YOUR GOAL: Return, word for word, the line containing "how to expand on what…" and every line after it through the last line of the records below.

Dataset records
==============================

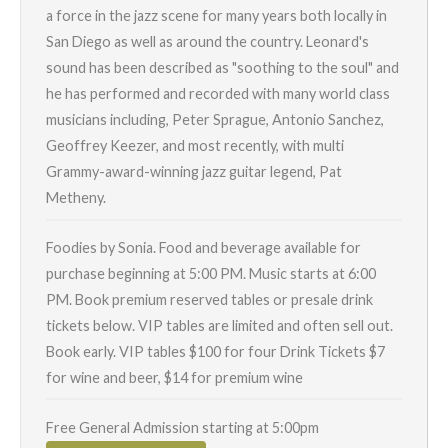
a force in the jazz scene for many years both locally in
San Diego as well as around the country. Leonard's
sound has been described as "soothing to the soul" and
he has performed and recorded with many world class
musicians including, Peter Sprague, Antonio Sanchez,
Geoffrey Keezer, and most recently, with multi
Grammy-award-winning jazz guitar legend, Pat
Metheny.
Foodies by Sonia. Food and beverage available for
purchase beginning at 5:00 PM. Music starts at 6:00
PM. Book premium reserved tables or presale drink
tickets below. VIP tables are limited and often sell out.
Book early. VIP tables $100 for four Drink Tickets $7
for wine and beer, $14 for premium wine
Free General Admission starting at 5:00pm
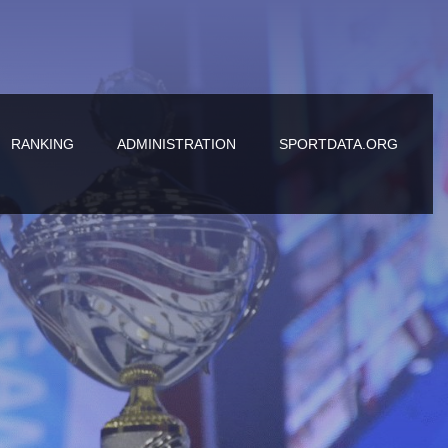
RANKING
ADMINISTRATION
SPORTDATA.ORG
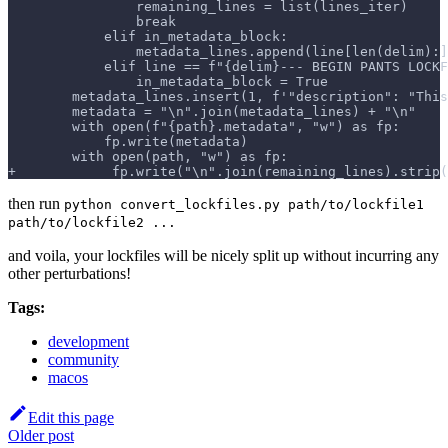
                remaining_lines = list(lines_iter)
                break
            elif in_metadata_block:
                metadata_lines.append(line[len(delim):]
            elif line == f"{delim}--- BEGIN PANTS LOCKF
                in_metadata_block = True
        metadata_lines.insert(1, f'"description": "This
        metadata = "\n".join(metadata_lines) + "\n"
        with open(f"{path}.metadata", "w") as fp:
            fp.write(metadata)
        with open(path, "w") as fp:
+            fp.write("\n".join(remaining_lines).strip(
then run
python convert_lockfiles.py path/to/lockfile1
path/to/lockfile2 ...
and voila, your lockfiles will be nicely split up without incurring any
other perturbations!
Tags:
development
community
macos
Edit this page
Older post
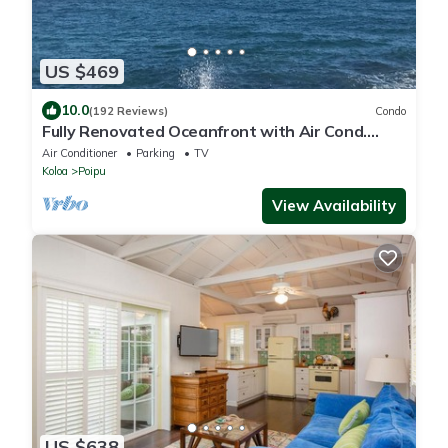
US $469
10.0
(192 Reviews)
Condo
Fully Renovated Oceanfront with Air Cond.
Ground Floor Unit with Spacious Lanai!
Air Conditioner
Parking
TV
Koloa
Poipu
View Availability
US $638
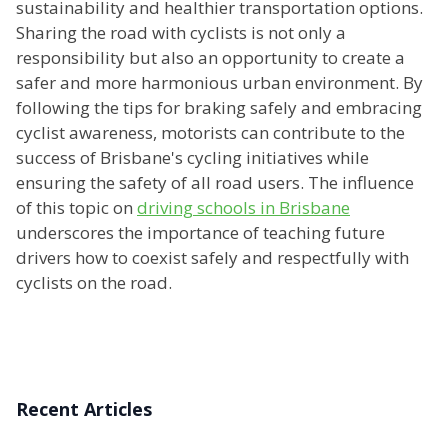
sustainability and healthier transportation options.
Sharing the road with cyclists is not only a
responsibility but also an opportunity to create a
safer and more harmonious urban environment. By
following the tips for braking safely and embracing
cyclist awareness, motorists can contribute to the
success of Brisbane's cycling initiatives while
ensuring the safety of all road users. The influence
of this topic on
driving schools in Brisbane
underscores the importance of teaching future
drivers how to coexist safely and respectfully with
cyclists on the road.
Recent Articles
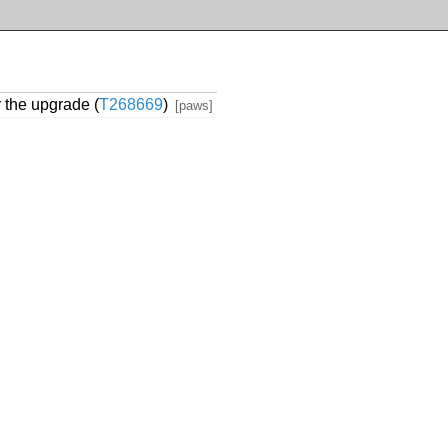
r the upgrade (
T268669
)
[paws]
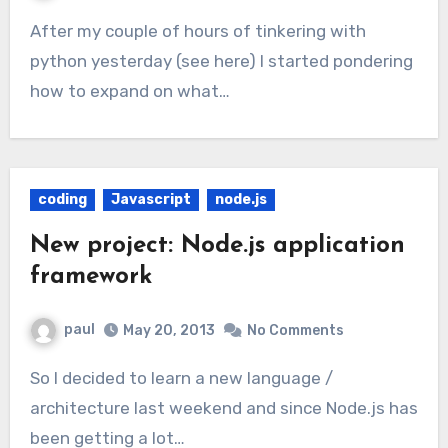
After my couple of hours of tinkering with
python yesterday (see here) I started pondering
how to expand on what…
coding
Javascript
node.js
New project: Node.js application
framework
paul
May 20, 2013
No Comments
So I decided to learn a new language /
architecture last weekend and since Node.js has
been getting a lot…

==============================

FINISHED EXERCISE:
how to expand on what…
coding
Javascript
node.js
New project: Node.js application
framework
paul
May 20, 2013
No Comments
So I decided to learn a new language /
architecture last weekend and since Node.js has
been getting a lot…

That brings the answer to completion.